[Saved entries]
—————
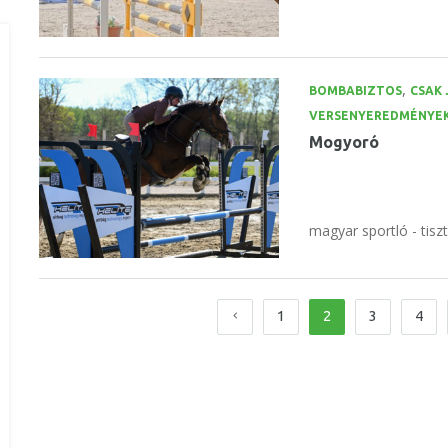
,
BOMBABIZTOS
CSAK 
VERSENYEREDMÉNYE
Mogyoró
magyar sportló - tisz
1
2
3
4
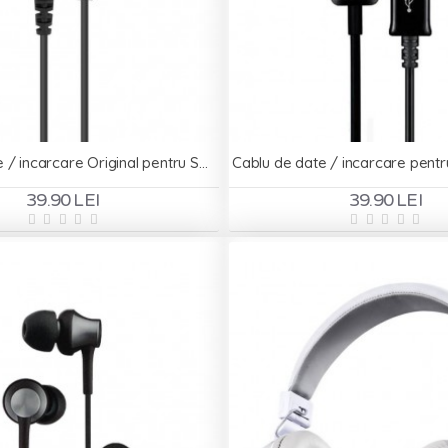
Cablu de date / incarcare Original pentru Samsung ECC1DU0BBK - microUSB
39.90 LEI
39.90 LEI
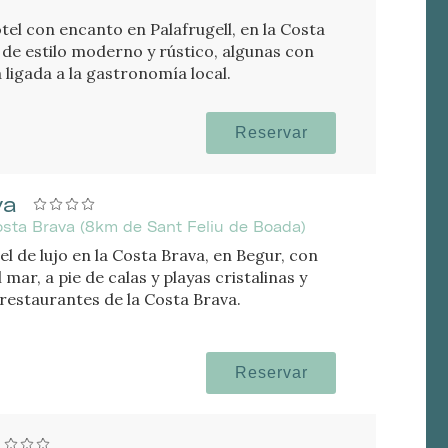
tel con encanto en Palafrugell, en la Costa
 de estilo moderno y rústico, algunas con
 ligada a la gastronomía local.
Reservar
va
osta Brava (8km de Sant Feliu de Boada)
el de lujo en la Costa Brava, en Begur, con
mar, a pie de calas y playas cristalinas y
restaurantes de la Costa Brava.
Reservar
—————
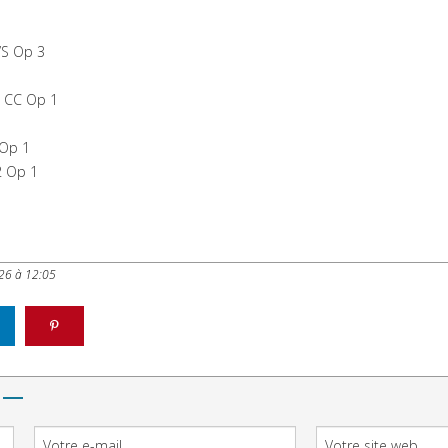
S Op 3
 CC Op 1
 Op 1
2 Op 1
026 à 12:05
—————
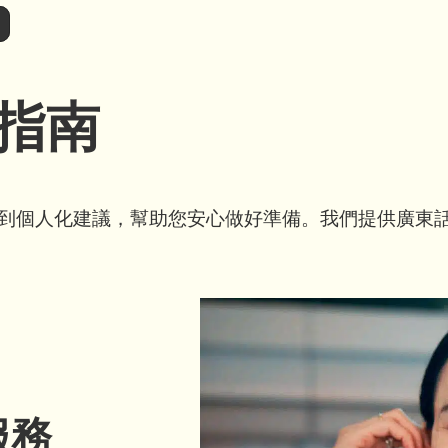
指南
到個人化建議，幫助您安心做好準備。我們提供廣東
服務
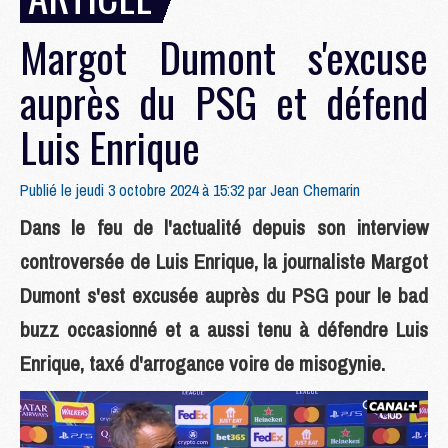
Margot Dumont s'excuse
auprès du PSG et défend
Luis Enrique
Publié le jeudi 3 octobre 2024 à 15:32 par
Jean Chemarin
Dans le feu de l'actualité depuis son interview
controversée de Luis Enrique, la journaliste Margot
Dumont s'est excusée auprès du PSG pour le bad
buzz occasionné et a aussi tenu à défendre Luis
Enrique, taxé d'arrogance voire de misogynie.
—————
• _Activity_: Search the records for the word "Luis" and return every line that holds it.

• _Task answer_:
Luis Enrique
controversée de Luis Enrique, la journaliste Margot
buzz occasionné et a aussi tenu à défendre Luis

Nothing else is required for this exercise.